Pandemic threat: Low. Annually approximately 200,000 global cases and hantavirus-like symptoms are reported. However, the long incubation period combined with the emergence of New World species causing HPS mean that hantaviruses are becoming an increasing concern. Similarly, epidemics of person-to-person transmission of the Andes virus in Argentina and Chile indicate it can evolve to sustain human-to-human transmission.
How is it spread? Rodents can become infected with the virus but don’t become diseased. The virus is most commonly transmitted to humans when they come into contact with aerosols from infected saliva, urine or faecal matter of infected rodents. Also with small epidemics in 1996, 2006 and 2018 epidemiological data has linked the cause to person-to-person transmission.
Case fatality: Rates for HFRS generally range between 5-15%, compared to HPS which are between 35-50%.
Incubation period: Hantavirus incubation ranges from two to four weeks. This long incubation period can allow more people to become infected before preventative measures can be put in place to stop spread of the disease.

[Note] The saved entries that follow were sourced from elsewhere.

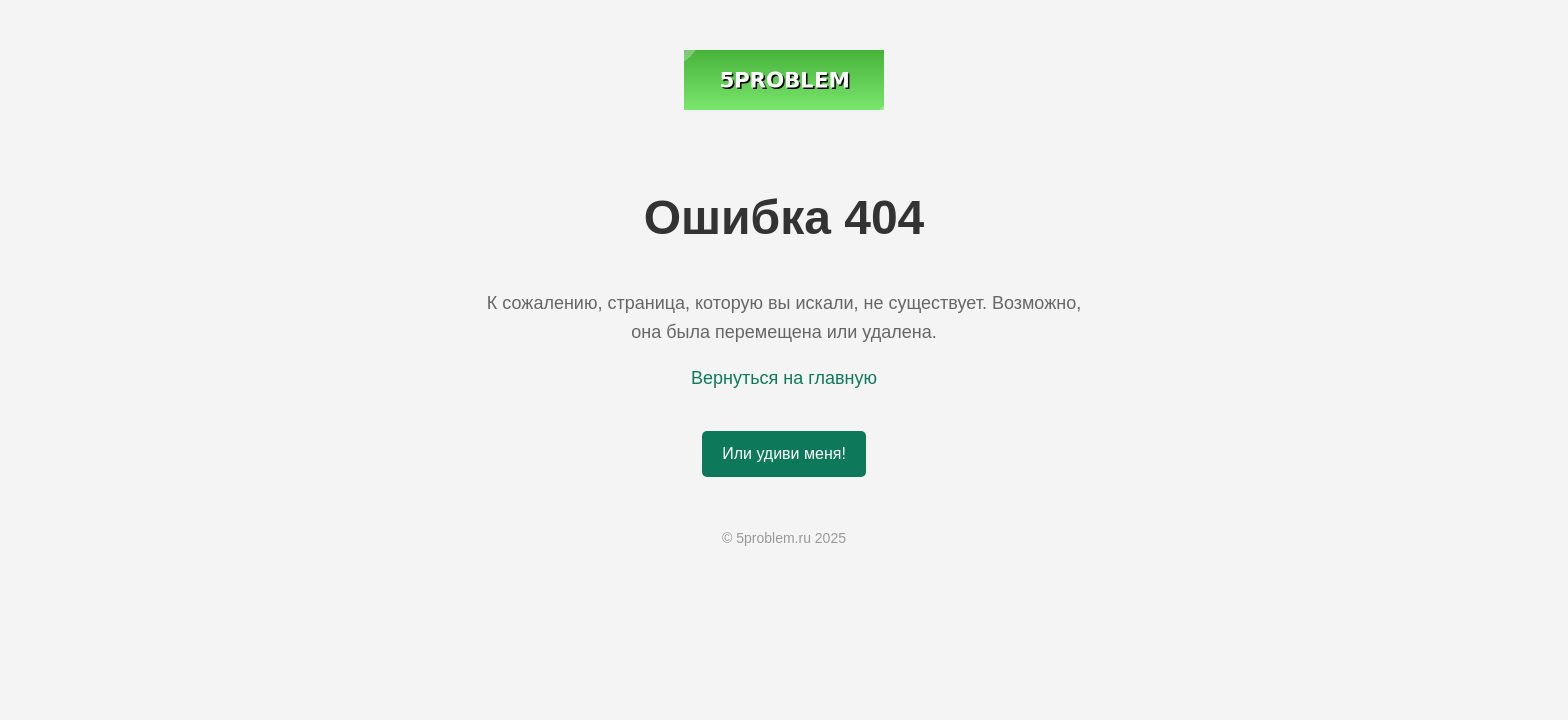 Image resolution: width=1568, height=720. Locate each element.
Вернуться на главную (784, 378)
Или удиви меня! (784, 453) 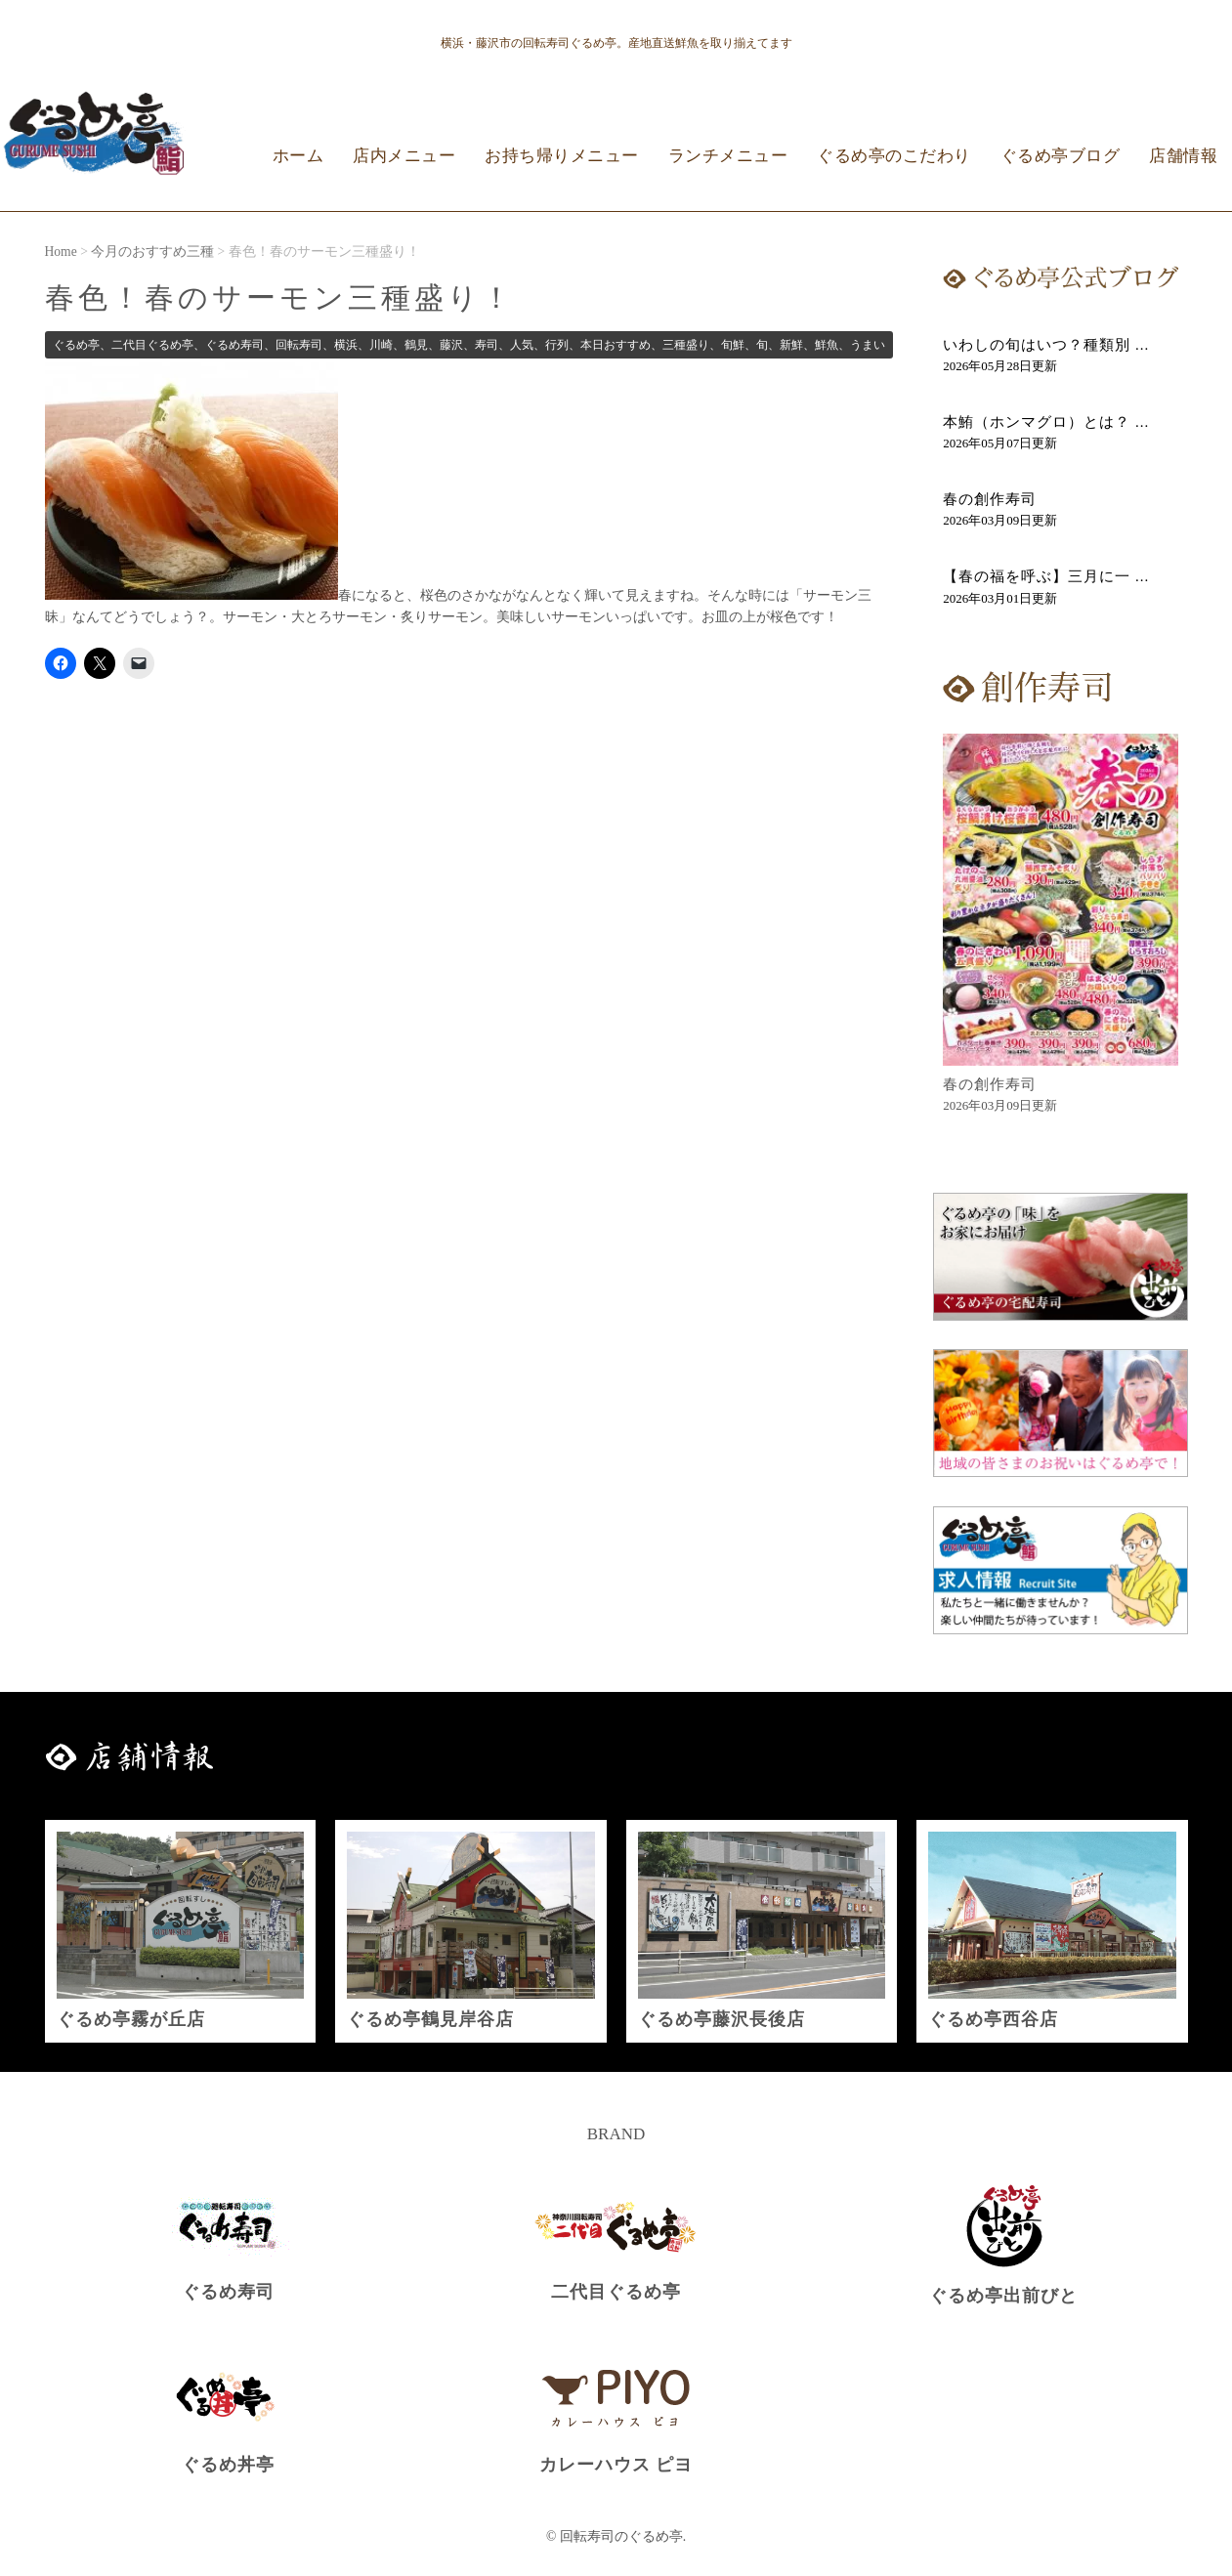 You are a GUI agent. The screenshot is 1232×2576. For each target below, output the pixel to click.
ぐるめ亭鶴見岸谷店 (430, 2019)
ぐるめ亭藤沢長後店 (721, 2019)
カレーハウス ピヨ (616, 2464)
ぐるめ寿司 (228, 2292)
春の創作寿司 (990, 499)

Symptoms: Initially symptoms are similar to influenza - fever, aches and vomiting. HFRS causes internal bleeding (haemorrhaging) which may lead to kidney dysfunction, while HPS is associated with pneumonic symptoms, such as accumulation of fluid in the lungs, which may result in cardiovascular shock.
Diagnostics: Hantaviruses can be detected using reverse transcriptase polymerase chain reaction (RT-PCR) of lung tissue, blood clots and nucleated blood cells. Immunological assays can also identify the presence of antibodies during the infection; this is done using enzyme-linked immunosorbent assays (ELISA) or rapid immunoblot strip assays (RIBA). It is likely that many cases go undetected as symptoms may be misinterpreted for other infections. In one case, a woman in Colorado believed she had fallen ill with SARS-CoV-2 after a camping trip, but tested positive for hantavirus.

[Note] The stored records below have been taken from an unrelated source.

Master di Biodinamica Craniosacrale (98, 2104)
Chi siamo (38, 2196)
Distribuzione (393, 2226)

Are there vaccines or treatment, or ongoing R&D? In 1976, a South Korean physician called Ho Wang Lee was the first person to isolate Hantaan virus and produced a vaccine against HFRS in 1990. This inactivated whole viral vaccine has only been approved in China and South Korea due to limited evidence for its efficacy. There is no vaccine against HPS, however there are four types in development: three in phase 1 of clinical trials and one in phase 2a. Hantavirus is treated using symptomatic preventions such as ventilation and often ribavirin, an anti-viral medication. There are limited studies determining the efficacy of ribavirin, which is likely why case fatality rates are so high.

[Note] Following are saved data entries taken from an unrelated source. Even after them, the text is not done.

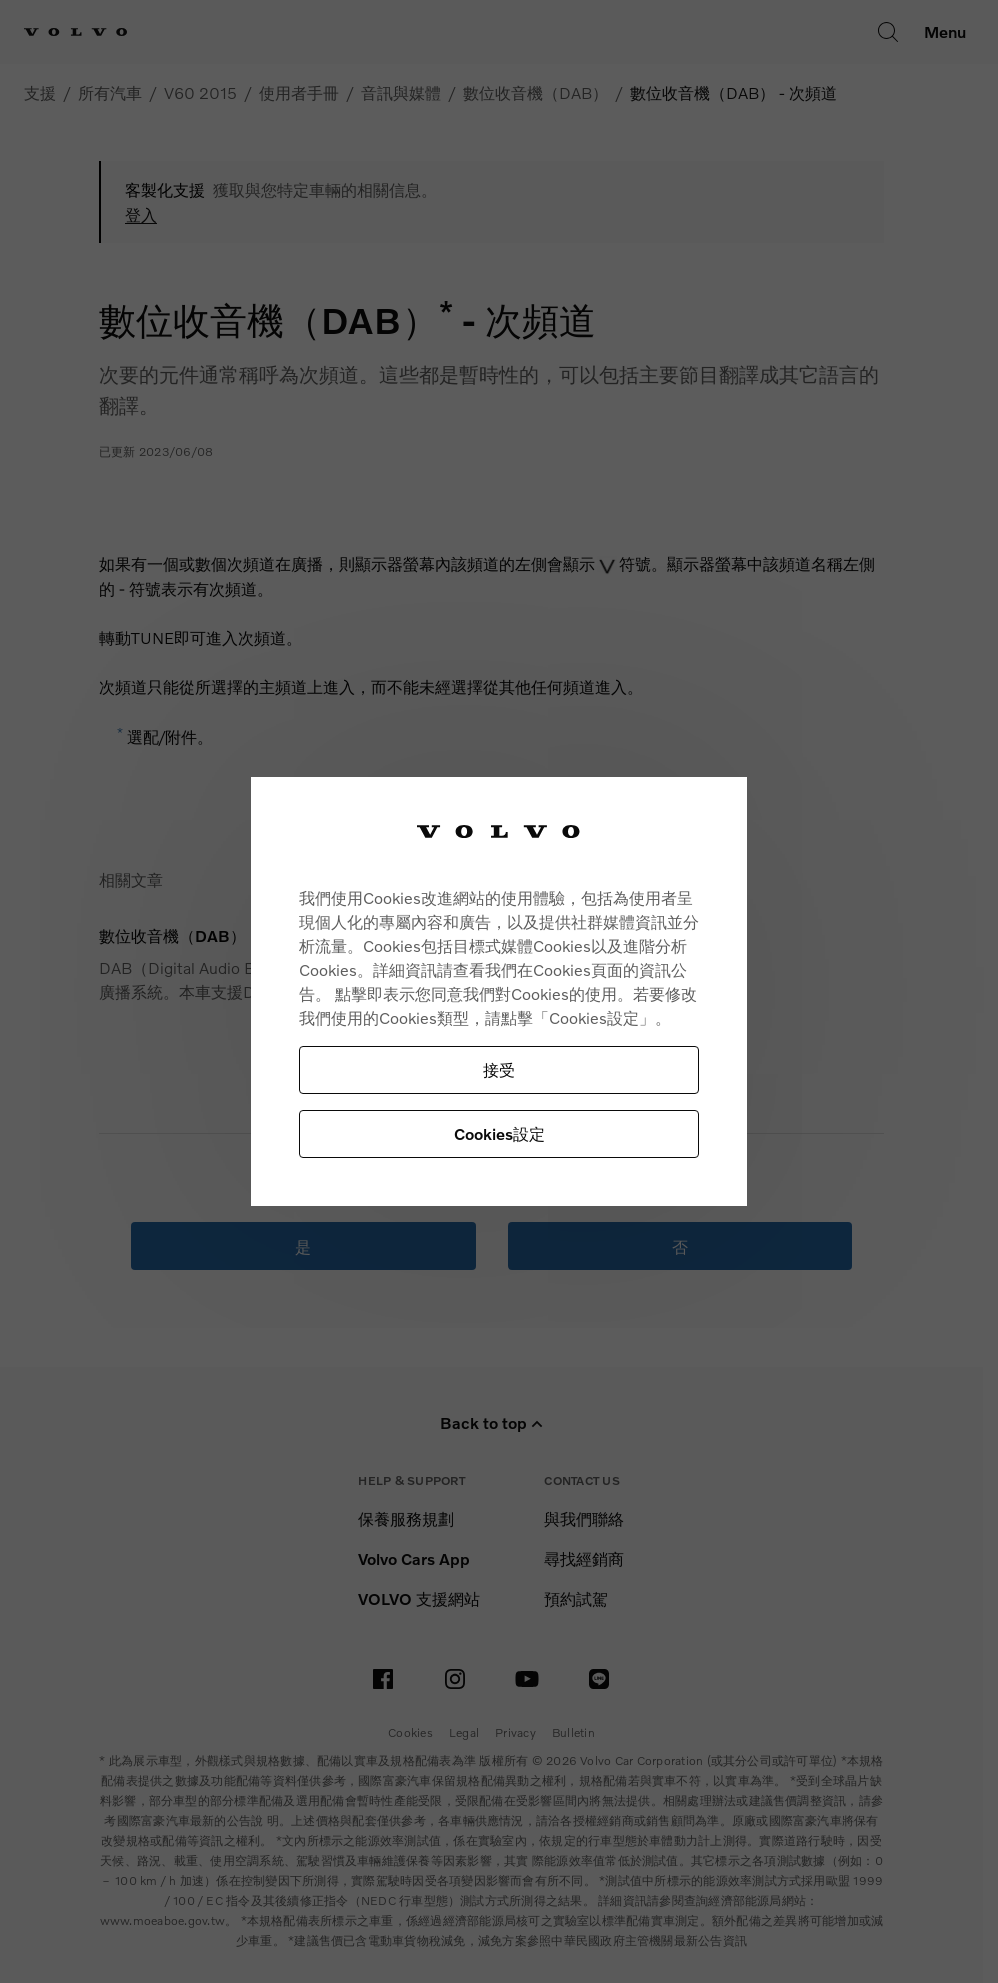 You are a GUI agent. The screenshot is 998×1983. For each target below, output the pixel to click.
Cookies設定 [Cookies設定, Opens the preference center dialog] (499, 1133)
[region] (499, 991)
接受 (499, 1069)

On an individual basis, it is important to avoid risk of exposure by storing food in containers and maintaining a clean house. If rodents infest a home, it is important to implement a rodent control program and clean excrement to prevent inhalation of aerosols. Like all emerging and re-emerging diseases, genomic and serological surveillance is important in monitoring the progression of mutations to prevent spread of more infectious hantavirus species. In areas susceptible to Andes virus, healthcare systems should be prepared to implement prevention strategies for person-to-person transmission to protect patients and healthcare workers.